*Task description*:
Nothing besides a number belongs in the answer, which is how many lines of the listing contain the string "dice".
——————————
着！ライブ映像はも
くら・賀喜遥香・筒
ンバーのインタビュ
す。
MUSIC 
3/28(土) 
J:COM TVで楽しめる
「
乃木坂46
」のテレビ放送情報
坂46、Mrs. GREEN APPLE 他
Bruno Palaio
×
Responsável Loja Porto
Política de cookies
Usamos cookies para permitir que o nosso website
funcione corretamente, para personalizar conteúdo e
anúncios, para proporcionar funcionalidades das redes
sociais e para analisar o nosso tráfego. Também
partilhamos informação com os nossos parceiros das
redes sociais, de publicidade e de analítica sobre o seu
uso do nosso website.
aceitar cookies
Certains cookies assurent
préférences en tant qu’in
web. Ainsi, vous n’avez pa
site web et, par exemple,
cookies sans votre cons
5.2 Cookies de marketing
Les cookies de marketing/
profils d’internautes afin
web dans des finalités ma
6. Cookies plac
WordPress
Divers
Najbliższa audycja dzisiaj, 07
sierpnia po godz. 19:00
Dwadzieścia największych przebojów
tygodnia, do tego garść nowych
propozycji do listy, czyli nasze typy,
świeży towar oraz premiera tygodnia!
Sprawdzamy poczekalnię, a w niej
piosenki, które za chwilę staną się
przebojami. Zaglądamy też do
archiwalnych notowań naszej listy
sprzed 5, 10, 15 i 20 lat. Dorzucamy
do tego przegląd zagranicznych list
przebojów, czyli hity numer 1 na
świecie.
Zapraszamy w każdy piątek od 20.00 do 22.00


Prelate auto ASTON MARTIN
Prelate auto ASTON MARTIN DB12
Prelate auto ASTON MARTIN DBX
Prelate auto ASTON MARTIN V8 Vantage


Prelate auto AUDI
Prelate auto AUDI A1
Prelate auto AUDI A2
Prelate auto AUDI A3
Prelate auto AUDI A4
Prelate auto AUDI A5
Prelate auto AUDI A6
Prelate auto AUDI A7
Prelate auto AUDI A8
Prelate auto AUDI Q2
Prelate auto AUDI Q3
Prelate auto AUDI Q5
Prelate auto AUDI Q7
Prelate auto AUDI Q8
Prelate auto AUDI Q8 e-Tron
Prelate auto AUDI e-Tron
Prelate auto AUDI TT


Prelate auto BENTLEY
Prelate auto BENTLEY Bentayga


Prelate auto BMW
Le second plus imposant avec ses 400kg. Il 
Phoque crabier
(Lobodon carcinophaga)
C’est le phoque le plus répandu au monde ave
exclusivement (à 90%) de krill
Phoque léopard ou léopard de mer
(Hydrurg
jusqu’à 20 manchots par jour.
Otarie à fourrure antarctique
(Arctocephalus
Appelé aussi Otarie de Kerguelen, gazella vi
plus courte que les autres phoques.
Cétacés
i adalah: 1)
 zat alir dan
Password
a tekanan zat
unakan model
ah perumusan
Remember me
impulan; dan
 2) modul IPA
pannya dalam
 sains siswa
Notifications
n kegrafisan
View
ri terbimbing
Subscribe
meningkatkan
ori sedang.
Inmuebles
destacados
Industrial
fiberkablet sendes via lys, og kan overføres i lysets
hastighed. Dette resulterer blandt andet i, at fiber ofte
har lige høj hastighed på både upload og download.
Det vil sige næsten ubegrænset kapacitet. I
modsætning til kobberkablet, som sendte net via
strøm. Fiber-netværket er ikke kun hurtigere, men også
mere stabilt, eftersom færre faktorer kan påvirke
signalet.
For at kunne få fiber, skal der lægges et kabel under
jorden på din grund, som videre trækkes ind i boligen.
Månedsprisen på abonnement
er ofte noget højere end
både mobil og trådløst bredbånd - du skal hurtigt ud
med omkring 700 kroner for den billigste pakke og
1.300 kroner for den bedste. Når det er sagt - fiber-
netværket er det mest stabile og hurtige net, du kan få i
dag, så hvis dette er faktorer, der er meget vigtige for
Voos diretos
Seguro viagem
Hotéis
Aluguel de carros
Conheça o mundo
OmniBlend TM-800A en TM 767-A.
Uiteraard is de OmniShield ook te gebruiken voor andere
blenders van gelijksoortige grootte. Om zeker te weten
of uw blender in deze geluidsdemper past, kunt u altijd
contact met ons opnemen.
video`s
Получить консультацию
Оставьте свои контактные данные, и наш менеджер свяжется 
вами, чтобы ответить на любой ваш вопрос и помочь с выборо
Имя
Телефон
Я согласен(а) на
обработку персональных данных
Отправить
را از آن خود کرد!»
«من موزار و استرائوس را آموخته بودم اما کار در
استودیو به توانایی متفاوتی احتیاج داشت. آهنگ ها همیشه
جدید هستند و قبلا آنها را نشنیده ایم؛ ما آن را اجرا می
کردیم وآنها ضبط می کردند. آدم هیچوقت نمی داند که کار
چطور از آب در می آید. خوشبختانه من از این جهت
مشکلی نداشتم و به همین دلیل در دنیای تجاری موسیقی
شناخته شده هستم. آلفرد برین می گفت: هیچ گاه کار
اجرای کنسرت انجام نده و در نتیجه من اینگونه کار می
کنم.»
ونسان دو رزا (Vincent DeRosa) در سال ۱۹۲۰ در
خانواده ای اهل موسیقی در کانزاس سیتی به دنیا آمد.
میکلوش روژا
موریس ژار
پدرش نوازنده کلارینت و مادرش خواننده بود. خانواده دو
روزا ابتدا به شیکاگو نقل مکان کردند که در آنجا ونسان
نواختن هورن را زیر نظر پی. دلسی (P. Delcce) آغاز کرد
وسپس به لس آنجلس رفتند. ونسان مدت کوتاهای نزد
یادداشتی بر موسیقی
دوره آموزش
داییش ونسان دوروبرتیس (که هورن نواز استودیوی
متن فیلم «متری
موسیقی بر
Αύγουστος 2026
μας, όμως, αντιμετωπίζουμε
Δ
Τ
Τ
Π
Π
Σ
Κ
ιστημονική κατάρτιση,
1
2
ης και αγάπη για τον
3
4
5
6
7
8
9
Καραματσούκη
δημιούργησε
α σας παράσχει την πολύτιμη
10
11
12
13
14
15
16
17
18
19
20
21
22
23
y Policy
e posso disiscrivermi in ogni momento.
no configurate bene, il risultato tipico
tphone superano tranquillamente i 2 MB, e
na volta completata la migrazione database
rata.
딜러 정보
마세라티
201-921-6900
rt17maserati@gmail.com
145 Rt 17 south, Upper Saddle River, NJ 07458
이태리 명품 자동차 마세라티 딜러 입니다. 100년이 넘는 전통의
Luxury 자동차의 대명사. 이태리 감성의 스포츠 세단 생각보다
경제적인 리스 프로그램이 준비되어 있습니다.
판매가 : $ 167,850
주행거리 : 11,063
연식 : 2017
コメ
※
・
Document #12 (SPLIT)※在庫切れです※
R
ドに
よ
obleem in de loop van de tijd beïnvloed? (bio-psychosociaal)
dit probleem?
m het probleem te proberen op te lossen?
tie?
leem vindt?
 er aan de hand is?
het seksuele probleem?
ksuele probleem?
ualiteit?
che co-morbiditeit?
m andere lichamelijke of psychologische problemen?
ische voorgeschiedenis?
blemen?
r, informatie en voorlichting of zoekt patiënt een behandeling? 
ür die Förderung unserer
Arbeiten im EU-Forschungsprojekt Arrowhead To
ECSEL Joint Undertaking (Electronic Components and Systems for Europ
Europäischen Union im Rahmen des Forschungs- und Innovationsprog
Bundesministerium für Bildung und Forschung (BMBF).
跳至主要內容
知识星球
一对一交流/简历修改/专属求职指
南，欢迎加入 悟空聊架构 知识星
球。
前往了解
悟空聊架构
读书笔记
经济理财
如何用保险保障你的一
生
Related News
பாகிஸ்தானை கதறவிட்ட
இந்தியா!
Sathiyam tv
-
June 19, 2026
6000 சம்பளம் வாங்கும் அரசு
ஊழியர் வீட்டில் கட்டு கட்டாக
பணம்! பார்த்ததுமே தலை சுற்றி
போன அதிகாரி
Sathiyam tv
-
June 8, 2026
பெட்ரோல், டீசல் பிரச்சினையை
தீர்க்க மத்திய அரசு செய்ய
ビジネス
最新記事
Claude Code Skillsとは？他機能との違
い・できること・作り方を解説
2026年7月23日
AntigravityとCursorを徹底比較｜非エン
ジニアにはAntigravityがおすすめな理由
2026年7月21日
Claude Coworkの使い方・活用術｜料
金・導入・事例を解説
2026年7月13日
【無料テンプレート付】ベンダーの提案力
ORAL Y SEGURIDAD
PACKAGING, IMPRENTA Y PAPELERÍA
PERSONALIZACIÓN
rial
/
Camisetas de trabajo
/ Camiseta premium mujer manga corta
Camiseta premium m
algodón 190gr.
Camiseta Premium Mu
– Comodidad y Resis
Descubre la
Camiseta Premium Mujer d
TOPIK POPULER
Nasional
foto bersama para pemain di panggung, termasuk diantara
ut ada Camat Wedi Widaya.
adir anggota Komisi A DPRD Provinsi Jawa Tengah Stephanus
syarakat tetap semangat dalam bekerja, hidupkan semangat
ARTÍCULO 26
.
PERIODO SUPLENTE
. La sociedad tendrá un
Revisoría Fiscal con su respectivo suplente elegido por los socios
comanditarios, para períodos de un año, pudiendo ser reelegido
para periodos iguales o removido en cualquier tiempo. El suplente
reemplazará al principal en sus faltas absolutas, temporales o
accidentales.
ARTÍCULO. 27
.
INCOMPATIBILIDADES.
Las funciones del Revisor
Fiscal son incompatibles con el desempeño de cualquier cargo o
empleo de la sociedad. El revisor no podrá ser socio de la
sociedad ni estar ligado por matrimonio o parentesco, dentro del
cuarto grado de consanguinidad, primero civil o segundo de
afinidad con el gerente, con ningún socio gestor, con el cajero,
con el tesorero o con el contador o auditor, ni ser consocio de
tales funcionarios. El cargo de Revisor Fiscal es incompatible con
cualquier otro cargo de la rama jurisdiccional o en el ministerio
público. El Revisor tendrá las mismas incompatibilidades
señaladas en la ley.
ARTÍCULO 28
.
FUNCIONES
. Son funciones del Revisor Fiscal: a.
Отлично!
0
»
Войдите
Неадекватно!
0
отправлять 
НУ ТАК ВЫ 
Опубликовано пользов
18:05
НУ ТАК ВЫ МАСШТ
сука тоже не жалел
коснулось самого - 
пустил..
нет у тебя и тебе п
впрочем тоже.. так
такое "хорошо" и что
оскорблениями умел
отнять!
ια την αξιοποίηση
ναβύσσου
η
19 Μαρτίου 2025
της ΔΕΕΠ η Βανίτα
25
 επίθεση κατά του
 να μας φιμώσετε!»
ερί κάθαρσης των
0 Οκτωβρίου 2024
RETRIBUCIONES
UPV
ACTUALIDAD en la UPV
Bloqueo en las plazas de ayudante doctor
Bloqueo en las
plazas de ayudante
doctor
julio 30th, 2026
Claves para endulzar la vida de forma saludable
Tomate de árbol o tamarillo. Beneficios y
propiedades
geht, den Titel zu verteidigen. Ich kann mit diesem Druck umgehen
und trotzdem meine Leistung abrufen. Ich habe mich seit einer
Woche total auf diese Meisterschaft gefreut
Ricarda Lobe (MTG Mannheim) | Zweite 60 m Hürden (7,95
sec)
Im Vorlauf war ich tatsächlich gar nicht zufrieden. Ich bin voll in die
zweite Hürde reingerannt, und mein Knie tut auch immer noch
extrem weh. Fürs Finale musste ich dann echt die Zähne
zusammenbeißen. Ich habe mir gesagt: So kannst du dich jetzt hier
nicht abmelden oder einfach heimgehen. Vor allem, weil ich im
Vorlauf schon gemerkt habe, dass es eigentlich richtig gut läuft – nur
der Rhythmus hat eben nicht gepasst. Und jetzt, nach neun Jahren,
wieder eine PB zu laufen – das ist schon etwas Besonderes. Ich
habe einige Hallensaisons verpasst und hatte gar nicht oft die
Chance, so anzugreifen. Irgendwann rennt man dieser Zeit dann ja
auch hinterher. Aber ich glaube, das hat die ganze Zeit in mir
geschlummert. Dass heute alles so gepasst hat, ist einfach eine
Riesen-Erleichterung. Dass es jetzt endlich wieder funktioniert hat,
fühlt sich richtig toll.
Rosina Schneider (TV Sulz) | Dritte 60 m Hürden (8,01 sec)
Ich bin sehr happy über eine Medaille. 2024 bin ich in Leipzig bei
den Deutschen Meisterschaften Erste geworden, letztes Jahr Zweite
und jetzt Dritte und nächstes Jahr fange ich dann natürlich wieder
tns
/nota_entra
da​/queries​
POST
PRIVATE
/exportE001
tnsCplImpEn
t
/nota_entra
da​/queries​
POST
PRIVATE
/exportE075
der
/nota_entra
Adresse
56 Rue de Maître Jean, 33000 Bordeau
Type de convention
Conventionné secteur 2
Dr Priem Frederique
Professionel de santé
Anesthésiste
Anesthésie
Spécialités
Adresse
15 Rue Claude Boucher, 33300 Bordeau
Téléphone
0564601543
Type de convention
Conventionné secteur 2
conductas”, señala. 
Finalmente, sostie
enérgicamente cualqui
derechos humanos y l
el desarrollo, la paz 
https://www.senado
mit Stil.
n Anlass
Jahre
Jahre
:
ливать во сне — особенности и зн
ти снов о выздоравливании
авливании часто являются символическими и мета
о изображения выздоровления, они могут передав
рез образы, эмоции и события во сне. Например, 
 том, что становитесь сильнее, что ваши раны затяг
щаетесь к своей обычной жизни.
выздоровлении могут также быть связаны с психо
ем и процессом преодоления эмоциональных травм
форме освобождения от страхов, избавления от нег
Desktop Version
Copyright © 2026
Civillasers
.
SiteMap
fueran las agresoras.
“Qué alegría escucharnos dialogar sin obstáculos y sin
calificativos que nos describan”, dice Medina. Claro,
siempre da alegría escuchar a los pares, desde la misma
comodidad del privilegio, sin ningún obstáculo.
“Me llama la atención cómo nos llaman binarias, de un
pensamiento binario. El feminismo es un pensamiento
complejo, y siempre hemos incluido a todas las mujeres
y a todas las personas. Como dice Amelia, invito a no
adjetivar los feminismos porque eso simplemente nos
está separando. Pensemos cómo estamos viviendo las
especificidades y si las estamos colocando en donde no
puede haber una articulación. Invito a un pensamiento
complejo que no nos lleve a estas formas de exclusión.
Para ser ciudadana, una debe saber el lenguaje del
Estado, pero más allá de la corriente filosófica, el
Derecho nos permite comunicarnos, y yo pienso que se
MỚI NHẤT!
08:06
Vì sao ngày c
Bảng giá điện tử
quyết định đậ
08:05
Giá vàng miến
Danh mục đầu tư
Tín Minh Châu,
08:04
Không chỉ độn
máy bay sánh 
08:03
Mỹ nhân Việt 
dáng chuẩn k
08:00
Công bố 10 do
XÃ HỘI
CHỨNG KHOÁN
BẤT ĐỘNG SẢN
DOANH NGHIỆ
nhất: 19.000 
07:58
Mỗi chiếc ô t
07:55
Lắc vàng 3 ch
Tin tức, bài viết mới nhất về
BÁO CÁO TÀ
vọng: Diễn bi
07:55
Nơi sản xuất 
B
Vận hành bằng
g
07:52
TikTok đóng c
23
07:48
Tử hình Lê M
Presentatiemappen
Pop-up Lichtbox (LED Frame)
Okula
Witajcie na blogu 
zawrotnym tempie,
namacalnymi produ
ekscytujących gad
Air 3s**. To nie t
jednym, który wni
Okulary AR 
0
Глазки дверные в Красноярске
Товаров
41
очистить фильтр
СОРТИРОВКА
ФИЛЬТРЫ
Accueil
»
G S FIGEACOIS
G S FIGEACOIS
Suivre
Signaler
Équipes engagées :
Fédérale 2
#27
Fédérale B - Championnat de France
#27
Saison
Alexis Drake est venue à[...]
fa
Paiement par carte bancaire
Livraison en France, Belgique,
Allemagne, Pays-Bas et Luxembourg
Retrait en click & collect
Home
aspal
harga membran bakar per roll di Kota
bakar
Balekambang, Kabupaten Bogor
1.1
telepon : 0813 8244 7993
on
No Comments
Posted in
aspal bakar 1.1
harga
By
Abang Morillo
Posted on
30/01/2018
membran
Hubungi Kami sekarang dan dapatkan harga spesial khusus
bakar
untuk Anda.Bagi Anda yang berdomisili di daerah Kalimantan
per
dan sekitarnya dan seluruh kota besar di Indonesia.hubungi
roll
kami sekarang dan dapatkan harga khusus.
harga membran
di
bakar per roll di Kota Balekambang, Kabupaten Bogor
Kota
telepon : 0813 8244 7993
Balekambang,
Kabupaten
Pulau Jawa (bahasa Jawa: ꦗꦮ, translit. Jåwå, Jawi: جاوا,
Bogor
——————————
*Solution below*:
2